• He may be best known for his marvelous movies about misfits, but Terry Zwigoff is also a renowned southern jazz and blues junkie. So it’s a real treat to hear the man gab about music rather than just film, as he did this past Saturday on Fool’s Paradise with Rex, a radio program on Jersey City’s legendary WFMU devoted to R&B, vintage rockabilly, soul, and more (“a three hour sonic excursion to nowhere,” the station’s website promises). Zwigoff called in for an hour-long chat with the host, and the two ended up having a melodious back-and-forth about the director’s 1985 documentary about the country-blues musician Howard Armstrong, Louie Bluie.

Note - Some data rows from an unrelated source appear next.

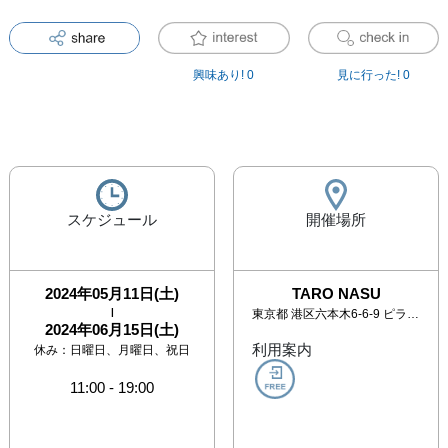
興味あり!
0
見に行った!
0
スケジュール
開催場所
2024年05月11日(土)
TARO NASU
|
東京都
港区六本木6-6-9 ピラミデビル4F
2024年06月15日(土)
利用案内
休み：
日曜日、月曜日、祝日
11:00
-
19:00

    It was an entertainingly rarefied discussion (odds are, Zwigoff knows more about Irish fiddles and mandolins than you do), and it touched on everything from the unwillingness of many other documentarians of the blues to show the raunch so intrinsic to many musicians’ lives and art (see Armstrong’s unforgettable hand-drawn book The ABC’s of Pornography—when Zwigoff did, he says, his jaw dropped) to the myopic if trendy view that great southern blues can come only from the Mississippi Delta. There’s even a hint about an Easter egg on the recent Criterion DVD edition of Louie Bluie, which Rex calls “the greatest DVD extra I’ve ever heard.” The whole program is here; there’s about an hour of music first, from Bo Diddley to the Tennessee Chocolate Drops, and to get you in the mood right before the interview starts, Armstrong and Ted Bogan’s wonderful “State Street Rag.”